En 1670, une charte de Charles II. en faveur du prince Robert et de ses associés, leur accorda inconsidérément pour toujours en propriété toutes les terres voisines et au-delà de la baie de Hudson, qui ne sont point occupées par quelqu'autre peuple, avec le commerce exclusif de peaux d'ours, de martres, d'hermines, et autres fourrures abondantes dans ces contrées.

La colonie fut déclarée, par cette charte, relever du château royal de Gréenwich, dans le comté de Kent ; S. M. B. ne se réservant que la foi et hommage, avec une redevance de deux élans et de deux castors noirs par an, payables quand ils seraient demandés.

Pour le gouvernement de la compagnie, on établit un gouverneur, un député et sept directeurs.

Son premier fonds capital était de 10500 livres sterlings (241500 liv. tournois) ; et ce fonds modique, qui fut suffisant pour les dépenses de l'établissement, a si bien prospéré, qu'en 1690 la compagnie, pour mettre quelque proportion entre ses dividendes et son capital, prit le parti de le tripler en apparence par un appel simulé sur ses actionnaires, en sorte que chacun d'eux, sans rien débourser, vit avec joie ses fonds tripler ; et pour dire quelque chose de plus, les actions de cette compagnie ont valu jusqu'à 500 livres sterlings. Il est vrai que les guerres presque continuelles qu'il y a eu entre la France et la Grande-Bretagne jusqu'à la paix d'Utrecht, ont souvent apporté de grandes diminutions à la valeur des actions de cette société.

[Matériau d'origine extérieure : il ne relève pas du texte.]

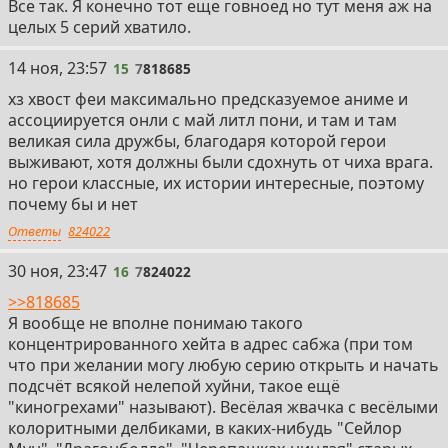
Все так. Я конечно тот еще говноед но тут меня аж на
целых 5 серий хватило.
15
14 ноя, 23:57
15
7
818685
хз хвост феи максимально предсказуемое аниме и
ассоциируется онли с май литл пони, и там и там
великая сила дружбы, благодаря которой герои
выживают, хотя должны были сдохнуть от чиха врага.
но герои классные, их истории интересные, поэтому
почему бы и нет
Ответы
824022
16
30 ноя, 23:47
16
7
824022
>>818685
Я вообще не вполне понимаю такого
концентрированного хейта в адрес сабжа (при том
что при желании могу любую серию открыть и начать
подсчёт всякой нелепой хуйни, такое ещё
"киногрехами" называют). Весёлая жвачка с весёлыми
колоритными делбиками, в каких-нибудь "Сейлор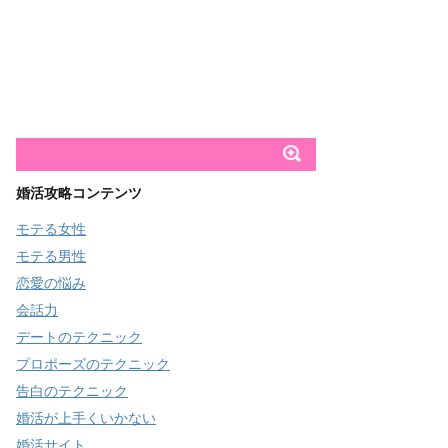
婚活攻略コンテンツ
モテる女性
モテる男性
恋愛の悩み
会話力
デートのテクニック
プロポーズのテクニック
告白のテクニック
婚活が上手くいかない
婚活サイト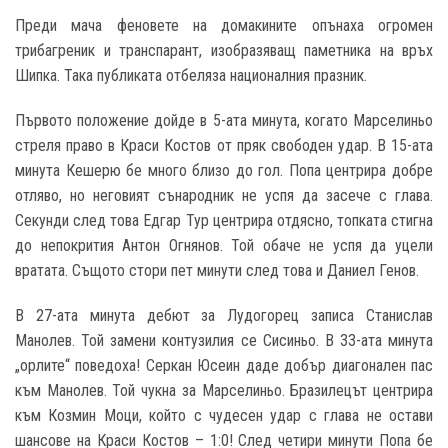
Преди мача феновете на домакините опънаха огромен
трибагреник и транспарант, изобразяващ паметника на връх
Шипка. Така публиката отбеляза националния празник.
Първото положение дойде в 5-ата минута, когато Марселиньо
стреля право в Краси Костов от пряк свободен удар. В 15-ата
минута Кешерю бе много близо до гол. Попа центрира добре
отляво, но неговият сънародник не успя да засече с глава.
Секунди след това Едгар Тур центрира отдясно, топката стигна
до непокрития Антон Огнянов. Той обаче не успя да уцели
вратата. Същото стори пет минути след това и Даниел Генов.
В 27-ата минута дебют за Лудогорец записа Станислав
Манолев. Той замени контузилия се Сисиньо. В 33-ата минута
„орлите“ поведоха! Серкан Юсеин даде добър диагонален пас
към Манолев. Той чукна за Марселиньо. Бразилецът центрира
към Козмин Моци, който с чудесен удар с глава не остави
шансове на Краси Костов – 1:0! След четири минути Попа бе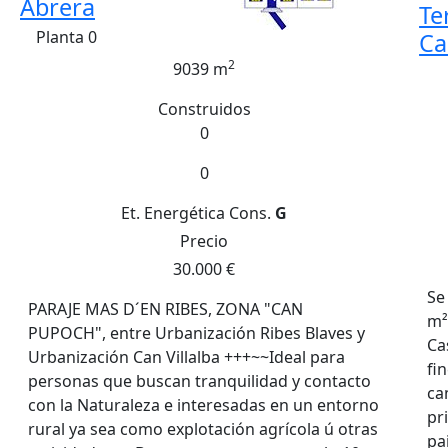
Abrera
Te
Planta 0
Ca
2
9039 m
Construidos
0
0
Et. Energética
Cons.
G
Precio
30.000 €
Se
PARAJE MAS D´EN RIBES, ZONA "CAN
m²
PUPOCH", entre Urbanización Ribes Blaves y
Ca
Urbanización Can Villalba +++~~Ideal para
fi
personas que buscan tranquilidad y contacto
ca
con la Naturaleza e interesadas en un entorno
pr
rural ya sea como explotación agrícola ú otras
pa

Les François et les Anglais se sont alternativement plusieurs fois chassés de leurs établissements, les uns pour confirmer leur commerce de pelletterie sur le lac supérieur, les autres pour se maintenir dans le même négoce qu'ils avaient attiré à la baie de Hudson.

Enfin, cette baie a été rendue à l'Angleterre par le traité d'Utrecht ; et les François qui s'en étaient emparés pendant la guerre pour la succession d'Espagne, et qui y avaient construit de nouveaux forts, l'abandonnèrent dans l'état qu'elle se trouvait.

La compagnie d'Hudson, au moyen de la paix dont l'Angleterre a joui depuis 1712 jusqu'en 1720, augmenta jusqu'à 103500 liv. sterlings (2280500 liv. tournois) ses fonds, qu'elle estima (morts et vifs) 94500 livres sterlings (2273500 liv. tournois.)

En effet, quoique le seul négoce de ce pays-là se borne aux pelletteries, il faut que les profits soient bien grands, puisque les deux nations rivales s'en disputent de nouveau la possession, sans se rebuter du froid extrême qu'il fait dans cette partie de l'Amérique, et qui subsiste sept mois de l'année, pendant lesquels la neige y tombe ordinairement de dix ou douze pieds de haut ; la mer s'y glace à la même épaisseur, et les arbres et les pierres s'y fendent par l'excessive rigueur des gelées ; ajoutez que le pays ne fournit absolument rien pour la nourriture, ni pour le vêtement des habitants de ces tristes et malheureuses contrées.

Au reste, l'auteur français qui a pris, dans un petit ouvrage sur le commerce, le nom de Nichols, a fait voir combien la compagnie de la baie d'Hudson est un exemple sensible et déplorable de cette vérité, qu'une compagnie exclusive peut jouir longtemps du négoce le plus lucratif, et négliger toutes les facilités qu'elle a de l'augmenter, au mépris de son devoir et de l'intérêt de la nation dont elle est membre. (D.J.)